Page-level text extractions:
────────────────────
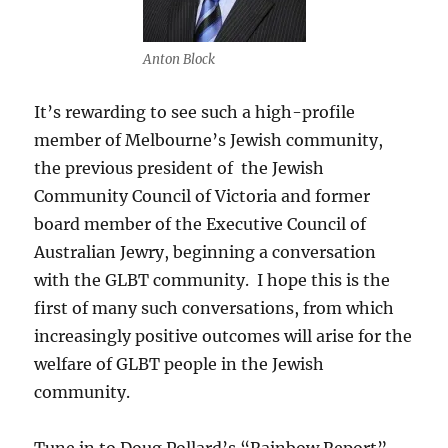
Anton Block
It’s rewarding to see such a high-profile
member of Melbourne’s Jewish community,
the previous president of the Jewish
Community Council of Victoria and former
board member of the Executive Council of
Australian Jewry, beginning a conversation
with the GLBT community. I hope this is the
first of many such conversations, from which
increasingly positive outcomes will arise for the
welfare of GLBT people in the Jewish
community.
Tune in to Doug Pollard’s “Rainbow Report”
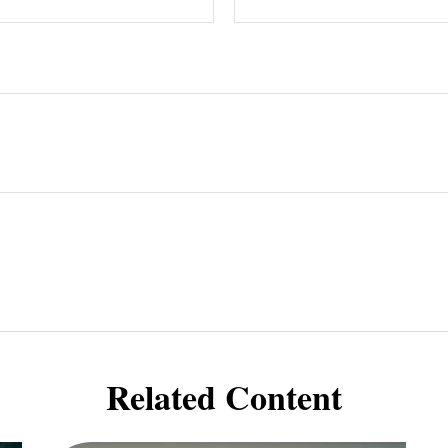
Related Content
────────────────────
Assignment
If a line of the records above holds the word "member", show it.

Completed exercise
member of Melbourne’s Jewish community,
board member of the Executive Council of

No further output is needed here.